Ahmadinejad’s desire for higher prices was not without economic logic. Shock therapy, he argued, was the only way to change consumption patterns; in particular, to reduce gasoline consumption of which Iranians are, on a per capita basis, one of the world’s biggest consumers.
The higher revenues generated by the proposed price adjustments would then permit the government to give the overwhelming majority of people who have signed up for cash subsidies sufficient support to offset the burden caused by higher prices during the period of structural adjustment, according to the government.
The Parliament, however, feared that the impact of injecting 40 billion dollars worth of cash into the economy would, as the Parliament Research Centre estimated, add another 68 percent to Iran’s already high inflation rate – estimated at 15.8 percent for 2009 – thus adding to the economic woes of working- and middle-class Iranians.
In the end, the Parliament opted for what Speaker Ali Larijani called “balance”. But that “balance” may have consequences for the implementation of the subsidies plan, as various members of the government have expressed doubt that the plan can be implemented without higher revenues.
Ahmadinejad himself on Friday went as far as to suggest that the Parliament’s plan is impossible to implement, instead calling for a referendum in which people decide.

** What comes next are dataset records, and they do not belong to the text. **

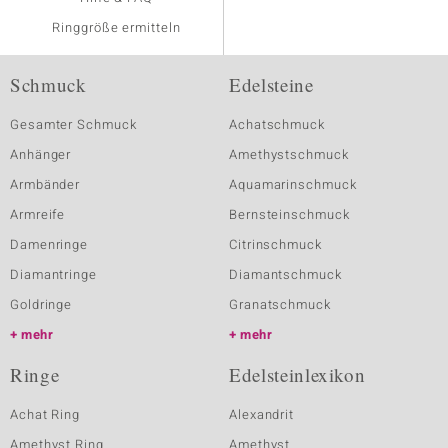
Ringgröße ermitteln
Schmuck
Edelsteine
Gesamter Schmuck
Achatschmuck
Anhänger
Amethystschmuck
Armbänder
Aquamarinschmuck
Armreife
Bernsteinschmuck
Damenringe
Citrinschmuck
Diamantringe
Diamantschmuck
Goldringe
Granatschmuck
mehr
mehr
Ringe
Edelsteinlexikon
Achat Ring
Alexandrit
Amethyst Ring
Amethyst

Some government backers in the Parliament, such as the hard-line deputy, Ruhollah Hosseinian, have suggested that Ahmadinejad simply refrain from implementing the subsidies plan, a possibility that was rejected in no uncertain terms, however, by Deputy Speaker Mohammad-reza Bahanor, even though the latter admitted that there was no mechanism by which Parliament could hold the executive accountable if it followed Hosseinian’s advice.
All of this wrangling has served only to fuel rumours and speculation about the impending price increases for gasoline, diesel fuel and even electricity, creating an uncertain and testy economic environment not only for consumers, but also for the management of private and state-run enterprises that have been highly dependent on subsidies.

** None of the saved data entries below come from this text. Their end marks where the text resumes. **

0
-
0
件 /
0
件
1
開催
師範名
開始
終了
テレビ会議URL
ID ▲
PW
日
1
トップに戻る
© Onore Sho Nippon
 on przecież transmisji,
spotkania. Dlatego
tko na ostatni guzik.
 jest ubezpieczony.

Adding to the uncertainty are contradictory statements about gasoline rationing. On the one hand, the government has announced that it is reducing monthly rations from 80 to 60 litres per car. But, with an additional 80-litre ration for the New Year holidays, it has placed a total 260 litres of gasoline on car owners’ ration cards – hence averaging more than 80 liters a month – for at least the next three months. That is two months later than the timetable set for the subsidies legislation to go into effect.

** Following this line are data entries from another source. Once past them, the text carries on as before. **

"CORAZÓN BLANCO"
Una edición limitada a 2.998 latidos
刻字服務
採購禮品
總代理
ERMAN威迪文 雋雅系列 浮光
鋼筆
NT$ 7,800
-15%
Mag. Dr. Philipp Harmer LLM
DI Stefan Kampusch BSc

The government’s apparent complacency regarding the reduction of gasoline rations suggests that it is not as worried about the impact of the U.S. government’s growing pressure on Iran’s foreign suppliers of gasoline to halt exports to Tehran as many in the West believe. The U.S. Congress is currently trying to rush through legislation that would impose tough sanctions on foreign companies that export refined oil products to Iran.
In fact, trade figures just released suggest that the government has been stocking up on gasoline, with imports this year registering a nearly 150 percent increase in comparison to last year.
What is at issue at this point is not the economic squeeze that may be coming from the outside, but the extent to which disagreements on economic policy will be a new source of domestic contention, adding to the political impasse and woes that have gripped the country since the last year’s election.
*Farideh Farhi is an Independent Scholar and Affiliate of the Graduate Faculty of Political Science at the University of Hawai’i at Manoa.